ONE thousand rural businesses will benefit from the first grants under a new government scheme, claim ministers.
The £20m Farming and Forestry Improvement Scheme will turn business plans into reality, said farm minister Jim Paice.
Farmers, foresters and horticulturalists will receive up to £25,000 to invest in green projects and new machinery so their businesses can grow in a more sustainable way.
The Farming and Forestry Improvement Scheme will fund profit-boosting schemes that:
* save energy and reduce carbon emissions;
* reduce dependence on artificial fertilizers through better use of manures;
* improve soil quality;
* improve animal health and welfare;
* save and recycle water; and
* promote woodland management by processing timber more efficiently.

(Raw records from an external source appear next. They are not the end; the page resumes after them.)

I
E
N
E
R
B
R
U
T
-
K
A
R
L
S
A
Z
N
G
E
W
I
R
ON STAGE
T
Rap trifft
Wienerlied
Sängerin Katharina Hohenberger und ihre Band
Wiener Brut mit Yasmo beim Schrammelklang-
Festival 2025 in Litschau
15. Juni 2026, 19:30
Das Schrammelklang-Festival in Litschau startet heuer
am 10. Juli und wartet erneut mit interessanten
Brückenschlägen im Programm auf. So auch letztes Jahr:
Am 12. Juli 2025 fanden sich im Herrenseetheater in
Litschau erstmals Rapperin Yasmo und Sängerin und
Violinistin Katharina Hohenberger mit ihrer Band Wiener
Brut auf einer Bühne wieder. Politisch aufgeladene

Mr Paice said: "Grants of thousands of pounds will allow businesses to adopt greener and more efficient ways of working that will protect and improve the environment as well as grow the rural economy."
Over the coming weeks successful applicants from the first round of the Farming and Forestry Improvement Scheme will receive letters to notify them of their success
Further funding will be available through a second round for applications opening in May.

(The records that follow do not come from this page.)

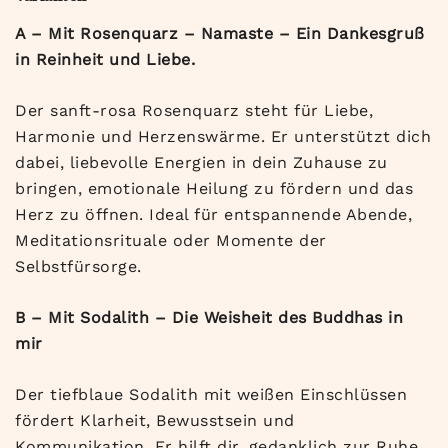
A – Mit Rosenquarz –
Namaste – Ein Dankesgruß
in Reinheit und Liebe.
Der sanft-rosa Rosenquarz steht für Liebe,
Harmonie und Herzenswärme. Er unterstützt dich
dabei, liebevolle Energien in dein Zuhause zu
bringen, emotionale Heilung zu fördern und das
Herz zu öffnen. Ideal für entspannende Abende,
Meditationsrituale oder Momente der
Selbstfürsorge.
B – Mit Sodalith – Die Weisheit des Buddhas in
mir
Der tiefblaue Sodalith mit weißen Einschlüssen
fördert Klarheit, Bewusstsein und
Kommunikation. Er hilft dir, gedanklich zur Ruhe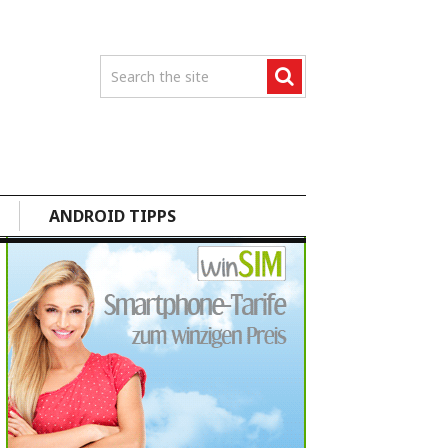
ANDROID TIPPS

Grants of £2500-£25,000 will cover 40% of the total cost of projects, with up to 50% funding available for projects in upland areas.

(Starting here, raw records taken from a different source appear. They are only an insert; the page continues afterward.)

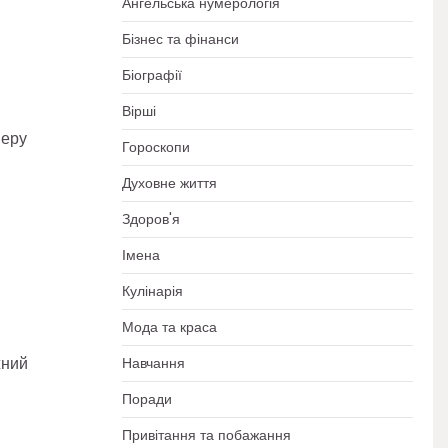
Ангельська нумерологія
Бізнес та фінанси
Біографії
Вірші
меру
Гороскопи
Духовне життя
Здоров'я
Імена
Кулінарія
Мода та краса
жний
Навчання
Поради
Привітання та побажання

This scheme is part of Defra's £100m package of investments through the Rural Development Programme for England announced in the Rural Economy Growth Review in November 2011.
The £60m Rural Economy Grant scheme is open for entrepreneurs in rural areas to apply for life-changing grants, which could be worth more than £1m each, to grow their businesses. The new £20m Skills and Knowledge Transfer Network will start delivering training later this year.
Applicants to the Farming and Forestry Improvement Scheme were assessed on their ability to meet one or more of six objectives.
Some grants are available to enable farmers to improve soil quality and reduce their use of artificial fertilisers through better use of farm slurries and manures.
Others will help businesses to reduce or recover energy, saving money and reducing carbon dioxide emissions.
Farmers, foresters and horticulturalists can apply for funding that will help them to save, recycle and reuse rainwater, or to improve the health and welfare of farm animals.
Money will also be invested in new mechanical equipment to process timber more efficiently, giving land owners a financial incentive to manage woodland and improve biodiversity.
The first round of the Farming and Forestry Improvement Scheme closed in late January.